Whether they realized it or not at that time, it is fundamentally the recognition of this concept which led the members of the 100th Infantry Battalion to incorporate themselves as the Club 100. Certainly, everyone recognized the need for extending into peacetime the common bond of comradeship born out of the crucible of war. But more so, the men of the 100 realized that their contributions to the passing history of their time was more than having served faithfully in the war effort.

They had reason to believe that they were part of the making of a bit of history which could have some effect upon the course of events in some future time.

But how to perpetuate this belief? Who IS there within the internal structure of the membership of the Club 100 to carry on the traditions of our time? Although we have yet to hear the voices of our own sons and daughters that they would like to assume this task, this is understandable. Because, for sure, each generation had its own sets of idealisms; each is concerned with the development of its own values. Therefore, we bear no illusions when our offsprings react negatively to our query, “Do you recall, when . . . .?”

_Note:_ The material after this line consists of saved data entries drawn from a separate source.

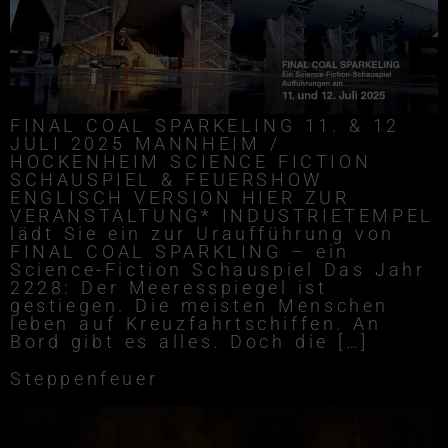
FINAL COAL SPARKELING 11. & 12
JULI 2025 MANNHEIM /
HOCKENHEIM SCIENCE FICTION
SCHAUSPIEL & FEUERSHOW
ENGLISCH VERSION HIER ZUR
VERANSTALTUNG* INDUSTRIETEMPEL
lädt Sie ein zur Uraufführung von
FINAL COAL SPARKLING – ein
Science-Fiction Schauspiel Das Jahr
2228: Der Meeresspiegel ist
gestiegen. Die meisten Menschen
leben auf Kreuzfahrtschiffen. An
Bord gibt es alles. Doch die […]
Steppenfeuer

This delemma [sic] is one that club members have talked about and grappled with for the past twenty-five years. But the time has come when talk must be overtaken by decisions. Memories fade, clubhouse crumble, men die. The average age of the Club 100 members today is 55. Most of us will be gone within the next two decades. What the members of the club are looking for is something of permanence that will survive beyond all of this. There is a large marble plaque installed in the lobby of the Club 100 clubhouse. On it are inscribed the names of 338 of our comrades who were killed in battles in World War II. The majority of these 338 are buried at Punchbowl, the National Memorial Cemetery of the Pacific. On the southern perimeter of this national cemetery, at its highest point, is a lookout from which one can view all of Honolulu and far into the horizon.

Perhaps, the place for this thing of permanence we are seeking is right here; right on the rim of Punchbowl — some kind of a memorial that we, the living, can place here at the highest point — to let the boys know that they who lie beneath the soil of Punchbowl have not died in vain. We Leave this thought with you as you gather to celebrate the 30th Anniversary of the formation of the 100th Infantry Battalion.